Action item: Set up hermes-agent.reviews in Bing Webmaster Tools to begin collecting AI citation and grounding-query data immediately.

🧩 Schema App: Content Coherence — Connecting Prose, Pages & Governed Truth (June 4, 2026)

Schema App published guidance on maintaining semantic coherence across entity-graph-connected pages. This directly validates our @id entity-graph strategy:

@id consistency is critical — every benchmark page must share a consistent Organization @id, author Person @id (with sameAs LinkedIn), and product/SoftwareApplication @id references. Incoherent entity graphs confuse AI agents; coherent ones become trusted knowledge sources.
Our 25-page @id-linked entity graph — exactly follows Schema App's governed truth principles. Every page references the same https://hermes-agent.reviews/#org Organization node, creating a coherent entity graph that AI agents can navigate with confidence.
Governed truth — when entity graphs are coherent and consistent, AI agents treat the entire site as a single trusted knowledge source rather than a collection of disconnected pages. This is the mechanism behind disproportionate AI citation of deep original research.

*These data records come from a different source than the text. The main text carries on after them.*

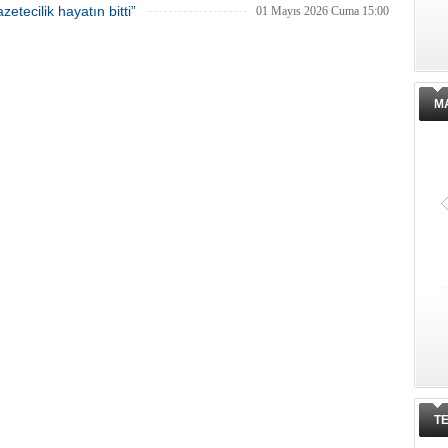
tecilik hayatın bitti”
01 Mayıs 2026 Cuma 15:00
M
T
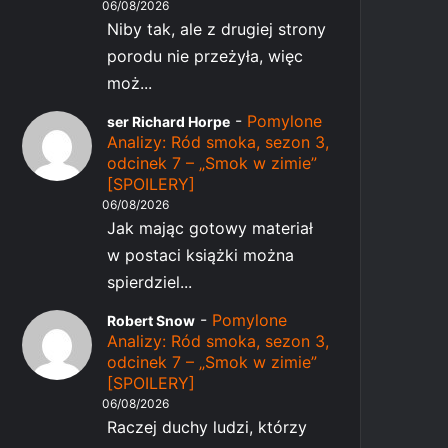
06/08/2026
Niby tak, ale z drugiej strony
porodu nie przeżyła, więc
moż...
-
Pomylone
ser Richard Horpe
Analizy: Ród smoka, sezon 3,
odcinek 7 – „Smok w zimie”
[SPOILERY]
06/08/2026
Jak mając gotowy materiał
w postaci książki można
spierdziel...
-
Pomylone
Robert Snow
Analizy: Ród smoka, sezon 3,
odcinek 7 – „Smok w zimie”
[SPOILERY]
06/08/2026
Raczej duchy ludzi, którzy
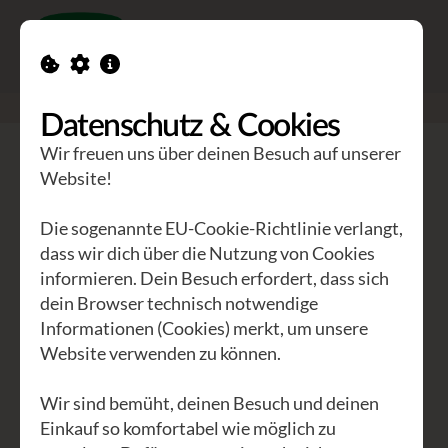
Toggle n
GEA Waldviertler
>
Seminare
>
Jodlerei in der Natur
Datenschutz & Cookies
Wir freuen uns über deinen Besuch auf unserer
Jodlerei in der Natur
Website!
Jodeln drinnen und draußen
Die sogenannte EU-Cookie-Richtlinie verlangt,
dass wir dich über die Nutzung von Cookies
informieren. Dein Besuch erfordert, dass sich
Jodlerei – jodln im Frei´n! Über Wiesen,
dein Browser technisch notwendige
Hügel und Wälder jodeln – der Stimme
Informationen (Cookies) merkt, um unsere
Website verwenden zu können.
freien Lauf lassen! Jodlen im Frei´n ist
eine wunderbare Möglichkeit die Kraft
Wir sind bemüht, deinen Besuch und deinen
der eigenen Stimme zu spüren und zu
Einkauf so komfortabel wie möglich zu
genießen.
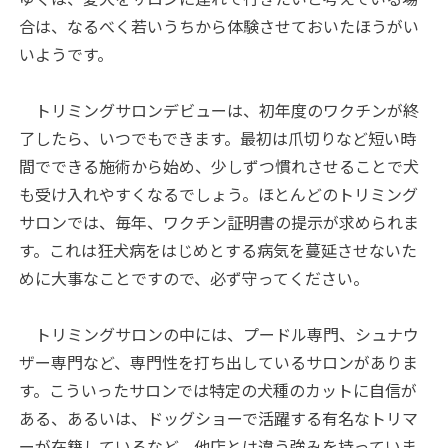
合は、なるべく若いうちから体験させておいたほうがい
いようです。
トリミングサロンデビューは、初年度のワクチンが終
了したら、いつでもできます。最初は爪切りなど短い時
間でできる施術から始め、少しずつ慣れさせることで犬
も受け入れやすくなるでしょう。ほとんどのトリミング
サロンでは、毎年、ワクチン証明書の提示が求められま
す。これは狂犬病をはじめとする病気を蔓延させないた
めに大事なことですので、必ず守ってください。
トリミングサロンの中には、プードル専門、シュナウ
ザー専門など、専門性を打ち出しているサロンがありま
す。こういったサロンでは特定の犬種のカットに自信が
ある、あるいは、ドッグショーで活躍する有名なトリマ
ーが在籍しているなど、他店とは違う強みを持っていま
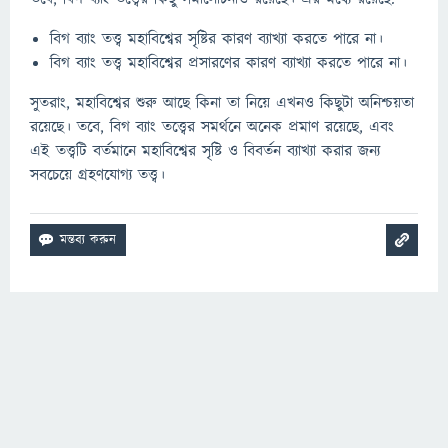
বিগ ব্যাং তত্ত্ব মহাবিশ্বের সৃষ্টির কারণ ব্যাখ্যা করতে পারে না।
বিগ ব্যাং তত্ত্ব মহাবিশ্বের প্রসারণের কারণ ব্যাখ্যা করতে পারে না।
সুতরাং, মহাবিশ্বের শুরু আছে কিনা তা নিয়ে এখনও কিছুটা অনিশ্চয়তা
রয়েছে। তবে, বিগ ব্যাং তত্ত্বের সমর্থনে অনেক প্রমাণ রয়েছে, এবং
এই তত্ত্বটি বর্তমানে মহাবিশ্বের সৃষ্টি ও বিবর্তন ব্যাখ্যা করার জন্য
সবচেয়ে গ্রহণযোগ্য তত্ত্ব।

Updated strategy: The May 2026 Core Update confirmed that original source material wins. Bing WMT grounding queries will reveal the exact questions we should optimize for. Schema App's content coherence principles confirm our entity-graph architecture is correct. The three signals converge: be the best source type for your intent, monitor AI citations from multiple platforms, and maintain a coherent entity graph.

Sources: Aleyda Solis — May 2026 Core Update Post-Mortem | Schema App — Content Coherence: Connecting Prose, Pages & Governed Truth | SEO Researcher 10:00 UTC sweep (June 5)

May 2026 — Stress-tested analysis of context window degradation, inference latency, and memory architecture. No marketing fluff. Just instrumented benchmarks and source-linked findings.

👥 The Lab Team

Every benchmark on this site is run by practitioners, not scrapers. Here's who's behind the numbers:

⚙

Infrastructure Lead

Benchmark Architecture

Designs controlled test environments: identical hardware, identical prompts, instrumented metrics. Runs every benchmark 30+ times before publishing.

📊

Data Analyst

Statistical Validation

Verifies statistical significance of every published metric. Rejects benchmarks where sigma exceeds 10% of mean. Publishes raw data alongside summaries.

🔍

Bug Tracker

Hermes Agent Issue Monitoring

Tracks every P1 Hermes Agent bug across GitHub, community forums, and practitioner reports. Correlates bug severity with benchmark impact.

Why we do this: We're infrastructure nerds who got tired of reading AI-generated "comparison" articles that never ran a single benchmark. Every number on this page comes from actual terminals, actual GPUs, and actual agent workloads. If a benchmark surprises us, we re-run it. If it still surprises us, we publish it -- and explain why.

🧪 Methodology: The Technical Lab Standard

Our lab uses instrumented environments to capture raw performance data. This methodology ensures that every claim is verifiable and provides the 'Information Gain' required for modern AI search.

🌐 Why Schema-First Architecture Matters

"AI agents and LLMs in general would have had an easy life on Web 1.0"
— Gary Illyes, Google (June 2026)

A Googler publicly confirms what we've engineered for: modern web complexity is an AI barrier. Clean, well-structured HTML with complete JSON-LD entity graphs is the AI-navigable alternative to the "complex modern web." Every page on this site — benchmark datasets, technical articles, and critical alerts — carries full Organization + page-specific schema, cross-referencing a single @id for entity coherence. When AI agents retrieve our data, they don't just get text — they get machine-verifiable provenance.